From the entries below, gather every line containing the string "ministar".

### [Extracted page text data]
————

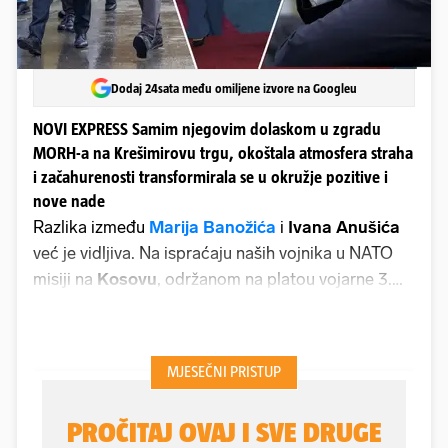
Dodaj 24sata među omiljene izvore na Googleu
NOVI EXPRESS Samim njegovim dolaskom u zgradu
MORH-a na Krešimirovu trgu, okoštala atmosfera straha
i začahurenosti transformirala se u okružje pozitive i
nove nade
Razlika između
Marija Banožića
i
Ivana Anušića
već je vidljiva. Na ispraćaju naših vojnika u NATO
misiji na
Kosovu
, održanom na platou vojarne 3.
gardijske u
Đakovu
, novi ministar obrane vojnički
je stajao i otrpio kišu. Bez ženskih držača
kišobrana kakve je imao bivši ministar. Mokar od
glave do pete ispratio je vojnike.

————

### [Response for this exercise]
, novi ministar obrane vojnički
kišobrana kakve je imao bivši ministar. Mokar od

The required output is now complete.